Is it the default configuration? For mixed deployment, memory-related parameters need to be adjusted, otherwise, it is very easy to encounter OOM (Out of Memory).

| username: TiDBer_pkQ5q1l0 | Original post link

For mixed deployment, set storage.block-cache.capacity to a smaller value, as it defaults to 45% of the machine’s memory.

| username: tidb菜鸟一只 | Original post link

SHOW config WHERE NAME=‘storage.block-cache.capacity’
Check if it’s too large. For example, on your 65-node setup with 1 PD, 1 TiDB, and 2 TiKV nodes, if you have 64GB of memory, it’s recommended to allocate around 8GB for each TiKV node.

| username: maokl | Original post link

These two parameters can be used to control TiKV memory usage:
rocksdb.defaultcf.block-cache-size:
rocksdb.writecf.block-cache-size:

| username: TiDBer_RQobNXGv | Original post link

This value was set to 10GB during deployment, and it has remained stable at 10GB.

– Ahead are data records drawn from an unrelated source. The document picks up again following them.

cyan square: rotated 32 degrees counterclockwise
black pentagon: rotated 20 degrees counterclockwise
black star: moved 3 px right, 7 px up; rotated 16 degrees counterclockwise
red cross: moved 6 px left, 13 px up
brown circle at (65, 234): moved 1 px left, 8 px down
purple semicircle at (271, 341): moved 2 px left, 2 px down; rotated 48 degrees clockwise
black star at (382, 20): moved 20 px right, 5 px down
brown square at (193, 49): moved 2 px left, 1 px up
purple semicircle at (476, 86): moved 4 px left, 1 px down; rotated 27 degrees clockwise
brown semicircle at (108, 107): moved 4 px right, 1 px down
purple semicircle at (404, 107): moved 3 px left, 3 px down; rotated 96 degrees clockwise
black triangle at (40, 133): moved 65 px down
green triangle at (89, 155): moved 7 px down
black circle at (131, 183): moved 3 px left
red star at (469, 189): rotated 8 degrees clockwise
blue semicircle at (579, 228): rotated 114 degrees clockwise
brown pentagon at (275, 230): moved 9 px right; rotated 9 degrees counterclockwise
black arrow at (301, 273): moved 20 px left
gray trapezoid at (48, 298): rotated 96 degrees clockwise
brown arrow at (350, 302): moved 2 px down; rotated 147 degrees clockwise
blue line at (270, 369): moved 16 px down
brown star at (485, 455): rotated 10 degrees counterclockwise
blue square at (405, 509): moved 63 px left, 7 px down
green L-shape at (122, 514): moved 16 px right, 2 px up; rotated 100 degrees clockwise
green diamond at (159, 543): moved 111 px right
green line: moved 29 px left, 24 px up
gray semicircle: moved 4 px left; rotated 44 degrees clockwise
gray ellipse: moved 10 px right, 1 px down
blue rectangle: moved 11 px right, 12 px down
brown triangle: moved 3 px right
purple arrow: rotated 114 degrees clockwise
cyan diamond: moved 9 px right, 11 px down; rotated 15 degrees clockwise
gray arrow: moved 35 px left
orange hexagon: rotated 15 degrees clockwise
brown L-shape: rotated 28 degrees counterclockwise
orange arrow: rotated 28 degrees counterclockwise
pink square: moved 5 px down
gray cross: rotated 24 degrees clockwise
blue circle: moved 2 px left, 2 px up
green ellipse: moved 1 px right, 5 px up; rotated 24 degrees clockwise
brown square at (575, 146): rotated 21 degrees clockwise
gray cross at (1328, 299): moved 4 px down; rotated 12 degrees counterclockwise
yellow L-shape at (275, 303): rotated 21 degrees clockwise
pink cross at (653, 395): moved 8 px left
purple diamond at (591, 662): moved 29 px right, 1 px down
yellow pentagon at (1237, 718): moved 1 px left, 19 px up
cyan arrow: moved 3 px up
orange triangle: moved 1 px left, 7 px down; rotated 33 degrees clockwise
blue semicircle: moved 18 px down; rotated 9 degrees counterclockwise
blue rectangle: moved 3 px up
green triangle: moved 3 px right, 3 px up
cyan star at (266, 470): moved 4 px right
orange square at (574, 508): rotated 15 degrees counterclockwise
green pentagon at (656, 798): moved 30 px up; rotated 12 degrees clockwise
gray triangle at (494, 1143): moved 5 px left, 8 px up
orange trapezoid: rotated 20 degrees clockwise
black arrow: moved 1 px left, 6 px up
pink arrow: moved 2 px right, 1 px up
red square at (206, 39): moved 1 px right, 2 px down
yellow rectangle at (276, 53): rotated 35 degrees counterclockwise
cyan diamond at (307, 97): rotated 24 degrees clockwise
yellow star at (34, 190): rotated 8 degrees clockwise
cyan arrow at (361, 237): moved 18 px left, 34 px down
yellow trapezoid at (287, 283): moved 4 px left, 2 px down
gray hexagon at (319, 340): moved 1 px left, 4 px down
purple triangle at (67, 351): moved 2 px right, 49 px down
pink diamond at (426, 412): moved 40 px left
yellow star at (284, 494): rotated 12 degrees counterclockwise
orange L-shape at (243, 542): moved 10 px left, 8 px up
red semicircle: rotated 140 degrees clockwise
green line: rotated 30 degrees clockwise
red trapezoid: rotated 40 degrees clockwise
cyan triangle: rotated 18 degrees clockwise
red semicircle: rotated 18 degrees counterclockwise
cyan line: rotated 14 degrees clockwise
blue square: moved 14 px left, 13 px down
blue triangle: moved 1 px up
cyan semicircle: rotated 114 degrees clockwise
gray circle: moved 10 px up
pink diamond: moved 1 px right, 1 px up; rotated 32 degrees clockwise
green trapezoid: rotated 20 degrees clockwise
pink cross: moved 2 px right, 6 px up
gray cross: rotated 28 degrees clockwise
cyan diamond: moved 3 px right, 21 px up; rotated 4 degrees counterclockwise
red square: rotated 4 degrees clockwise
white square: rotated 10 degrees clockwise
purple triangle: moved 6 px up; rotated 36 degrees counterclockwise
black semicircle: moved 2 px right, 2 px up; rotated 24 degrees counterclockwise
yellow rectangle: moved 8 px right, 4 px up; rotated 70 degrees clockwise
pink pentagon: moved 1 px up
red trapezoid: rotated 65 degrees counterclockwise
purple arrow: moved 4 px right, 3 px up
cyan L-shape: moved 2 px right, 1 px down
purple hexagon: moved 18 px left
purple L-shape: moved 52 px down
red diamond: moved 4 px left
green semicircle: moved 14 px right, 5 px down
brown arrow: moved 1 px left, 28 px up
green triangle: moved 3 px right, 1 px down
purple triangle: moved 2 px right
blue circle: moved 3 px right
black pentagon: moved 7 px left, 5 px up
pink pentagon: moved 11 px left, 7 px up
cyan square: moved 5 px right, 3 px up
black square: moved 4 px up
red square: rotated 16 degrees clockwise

| username: TiDBer_RQobNXGv | Original post link

I set the storage.block-cache.capacity of each TiKV to 10GB.

| username: tidb菜鸟一只 | Original post link

So each of the two nodes used 10G for block-cache-size. I see that one TiKV process is using around 18G, which seems normal. Are there any anomalies in the cluster right now?

| username: TiDBer_RQobNXGv | Original post link

The remaining memory is running low, and I’m worried that a large number of queries might cause the node to restart. Currently, the memory usage of the TiKV node has soared to 22GB.

| username: tidb菜鸟一只 | Original post link

In general, it’s like this. For your mixed deployment, it is recommended to isolate resources with NUMA.

| username: system | Original post link

This topic was automatically closed 60 days after the last reply. New replies are no longer allowed.